Karna’s Celestial Armor by Surendra Nath is a fictional take on the famous character from The Mahabharata, Karna, and his supposed celestial armor. The story follows the protagonist, Vasu, Karna’s alter ego and student in the present, almost 5000 millennia after his death, and their quest to locate the divine armor.
Karna has descended from the pitrilok to the mrityulok, and has found his alter ego cum disciple in Vasu Sen, an ex-army officer. The story begins with both the man and the spirit contemplating about the whereabouts of Karna’s celestial armor, taken by Indra by stealth, now after 5000 millennia, and the consequences it would have if it falls into the wrong hands. This leads to the pair embarking on a quest to locate the Kavach-Kundal before it’s too late. The quest is basically for Vasu, since Karna, due to being bound by the pitrilok rules, is unable to help him in any direct way, but he does his best to steer him in the right direction. Their journey begins from the Himalayas in the north, where they meet the immortal Parashuram, who points the way ahead for them. An encounter with the Yeti leads Vasu to the very location of the mystical armor, but to his mixed emotions, it’s just one piece of the Kundal. Along with it, they are handed over a map for the next piece, and to continue further, they land in Rameshwaram in the south. Trouble ensues when Vasu’s mission falls into jeopardy, but as resolute a man he is, he comes out victorious with the next piece, completing the set of Kundals.
The third leg of the quest brings Vasu to the eastern region of the country, though he comes to acknowledge the presence of the Kavach only when he is there for a vacation with his family. Here, Saher joins him to locate the divine armor, and together they find the back-plate of the Kavach in the submerged city of Dwarka. What was until now considered to be a complete piece, on finding that it’s made up of two parts instead, Vasu is a little dejected, as his most difficult test has begun. Without any hint or inkling to where the breastplate could be, Vasu finds himself in a fix.
Will Vasu be able to solve the last piece of the puzzle, or will he give up? What are the chances of him finding the last piece without a single hint of direction? With constant trouble brewing for him, will he be able to find the divine armor in time, before it falls into the hands of the troublemakers?
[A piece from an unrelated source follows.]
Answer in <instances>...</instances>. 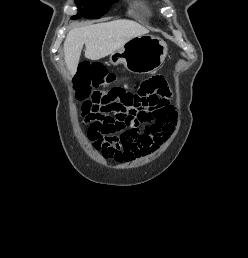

When I started the book, I had assumed that this would be another remix take on the character of Karna, but I was glad that this wasn’t the case. The story mostly follows Vasu, with special appearances from Karna. Although there is only one major character in the whole story, I found the author has missed out on the characterization part, I couldn’t find any relation with Vasu other than that he is an all-knowing superhuman. The other characters did play small yet important roles, but again, the character sketch was MIA. Narrated in a mix of a first and third person, mostly from the point of view of Karna, the story is quite intriguing and the plot is thrilling, no doubt, especially in the beginning, when Vasu is shown using his spiritual prowess to gain knowledge. But as the story progresses further, I found it surprising that what was set in the previous chapters, has been completely ignored. For example, Vasu’s spiritual learnings are nowhere to be found and used in later stages. Also, a thing that bothered me was the over hero-fying Vasu, though he served in the army, agreed, but how is the ACP of a state shown to be a dumb ass in his comparison! I would have really liked it if there was a continuation of Vasu’s character, from the initial chapters towards the ending.
The thing that kept me going till the end was the pace of the story, fast and exciting. Nowhere had I the feeling to leave the book unfinished. I could sense inspiration from Dan Brown in this book, the over-hyped hero, the race to find something mystical and historic, a young girl, troubles, and dangers lurking on the way, and finally victory, but not in the exact same style.
Suggested to fans of the mythological genre, looking for a change from the hordes of character-specific and character disintegrated books around.